Discourse Structure and Dialogue Acts in Multiparty Dialogue: the STAC Corpus
Abstract This paper describes the STAC resource, a corpus of multi-party chats annotated for discourse structure in the style of SDRT (Asher and Lascarides, 2003; Lascarides and Asher, 2009). The main goal of the STAC project is to study the discourse structure of multi-party dialogues in order to understand the linguistic strategies adopted by interlocutors to achieve their conversational goals, especially when these goals are opposed. The STAC corpus is not only a rich source of data on strategic conversation, but also the first corpus that we are aware of that provides full discourse structures for multi-party dialogues. It has other remarkable features that make it an interesting resource for other topics: interleaved threads, creative language, and interactions between linguistic and extra-linguistic contexts.
Introduction. 1. The corpus Our corpus comes from an online version of the game The Settlers of Catan—a win-lose, multi-player game in which players acquire and trade resources (ore, wood, wheat, clay, or sheep) in order to build roads, settlements, and cities and in turn score victory points. Resources are sometimes allocated automatically after a turn, but generally a player will have access to only a strict subset of the resources she needs, prompting her to trade with other players to achieve her goals. We collected our corpus by modifying an online, open-source version of Catan with a chat interface in which players could carry out trade negotiations.2 Figure 1 is a snapshot of the board game, showing the chat window (“Chat”), chat history (“History”), and game history (“Game”), where the game history details all of the extra-linguistic events (e.g., dice rolls, card plays) from the game. This snapshot shows the perspective of the game administrator; normally, the type of resources that a player has is revealed only to that player.
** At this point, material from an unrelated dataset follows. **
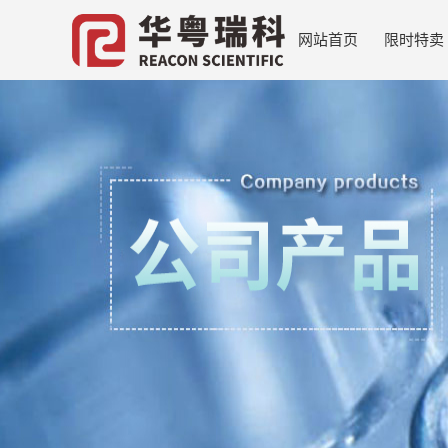
网站首页
限时特卖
Discussion / Conclusion. Our future work will proceed along two lines. First on the corpus side, we are continuing to extend the data set and to revise the annotations. As noted in §1, our data contains rich information about the evolution of the game state itself—so much information that we can replay an entire game from our data files. This provides us an opportunity to study the interaction of the extra-linguistic context, the events that change the game state, with the linguistic context. Preliminary studies in (Hunter et al., 2015) show that the nonlinguistic context can affect discourse structure in several ways, but future work will involve a large annotation effort to determine the discourse relations involved in these dependencies and their effects on discourse structure. On the experimentation side, we plan to attack the problem of hierarchical structure and attempt to compute CDUs automatically. We believe that our corpus using the CDU Distribute transformation provides us the right kind of data to predict CDUs.